Staff and leaders told us how they worked with other health professionals to ensure the best outcomes for people using the service. We observed a meeting with professionals taking place and how this impacted positively on people using the service. The manager and deputy manager of the EAB unit told us how these meetings have really helped improved the time people spend on the EAB unit before moving to their permanent place of support.

Other health professionals gave positive feedback on the service and the positive outcomes the service achieved for people using the service. Health professionals based at the service told us how the information provided prior to moving in was poor but the process to discharge people to new services worked well.

The processes used by the provider required improvement to ensure they involved people using the service. This included gaining consent and involving people in their care planning when first moving into the service. Whilst the moving in process could be improved with better information sharing by the hospital discharge team the process when leaving the service was much smoother.

Learning, improvement and innovation

Score: 1

The registered manager and provider told us how they took lessons learnt from incidents and shortfalls within the service. However, we found that areas of improvement identified in the Quarterly Quality audit carried out by the provider in July 2023 were still occurring.

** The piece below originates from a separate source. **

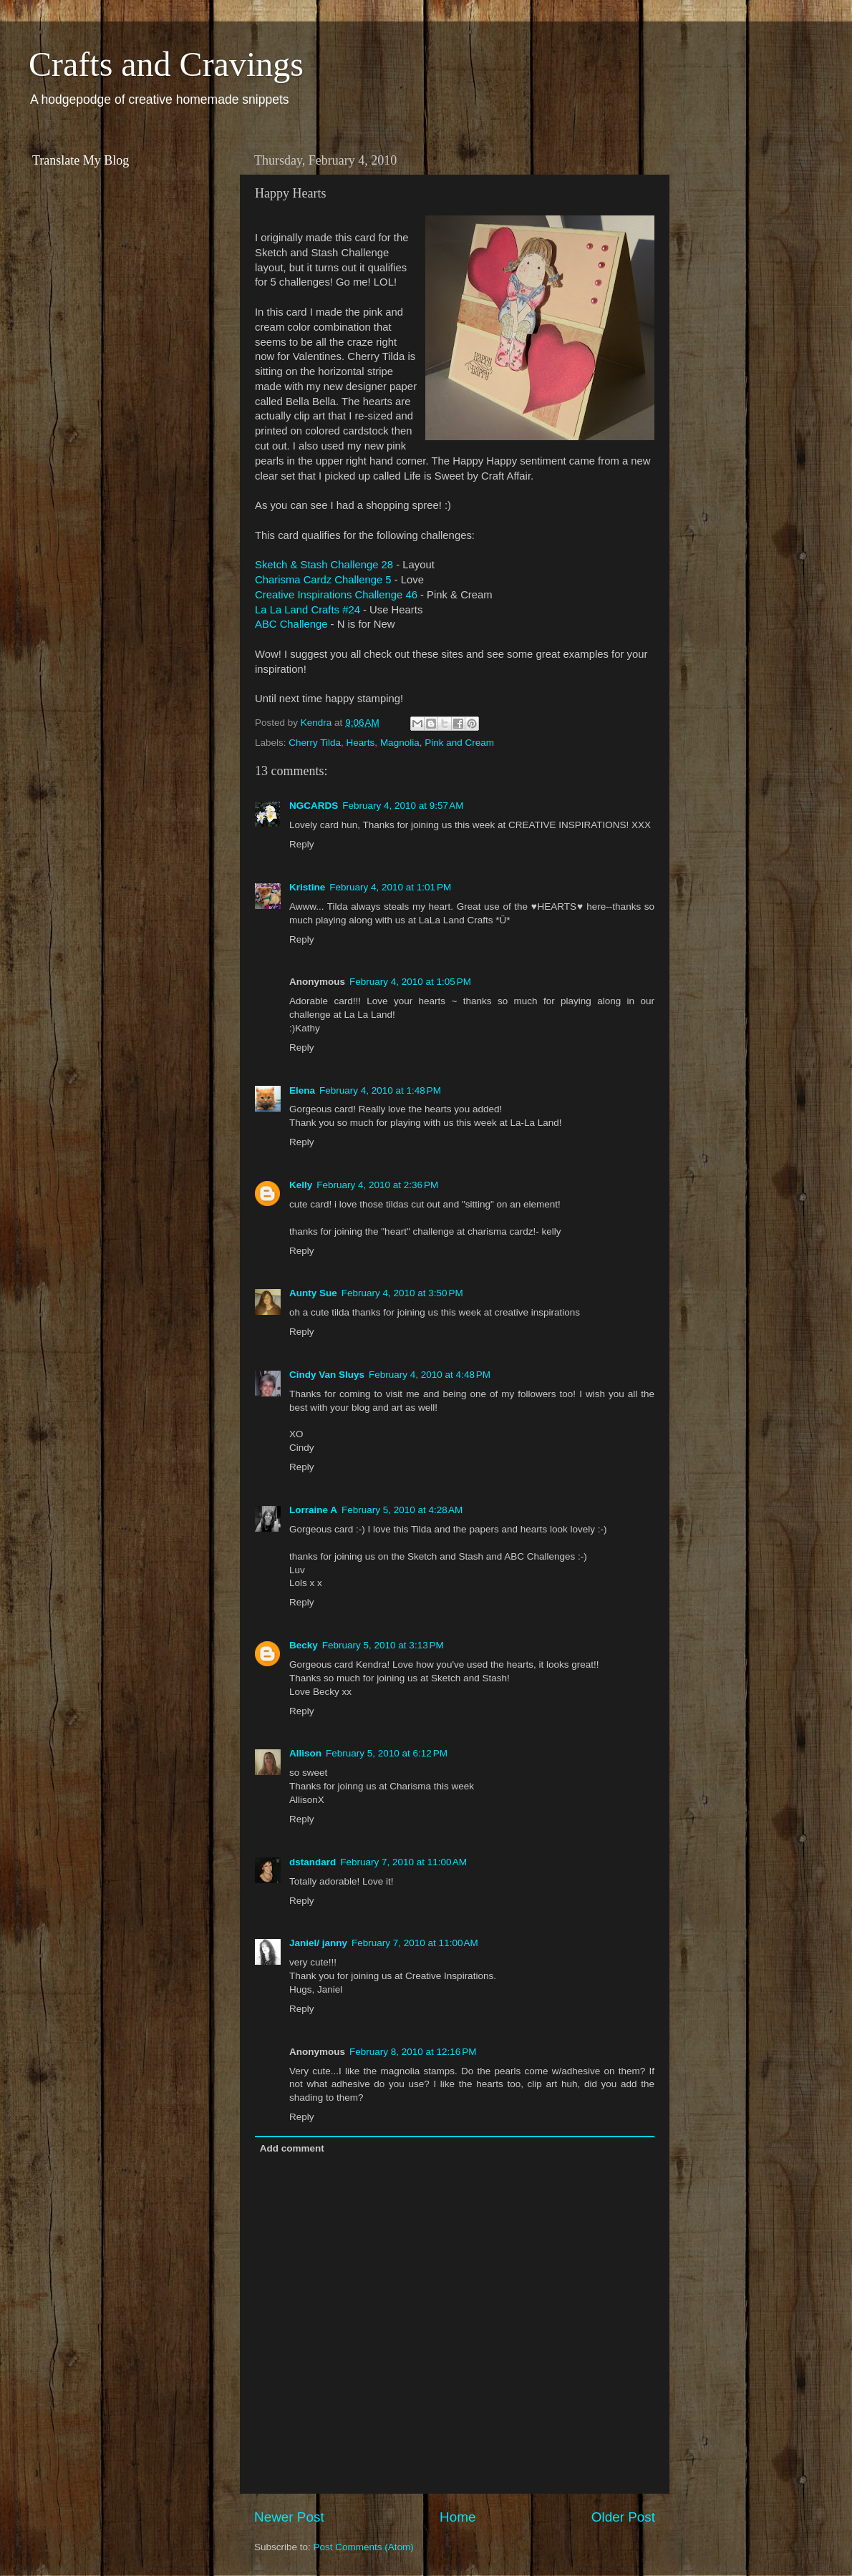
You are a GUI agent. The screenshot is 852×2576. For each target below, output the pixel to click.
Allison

Processes required improvement ensuring learning was taken from shortfalls in the service. This meant we could not be assured that the systems and processes in place were robust. The provider had failed to have oversight of the service as per their own policy of quarterly audits. This contributed to the identification of areas of required improvements and practices being in place which are not reflective of the regulations. This meant that lessons learnt, and improvements had not been cascaded throughout the service.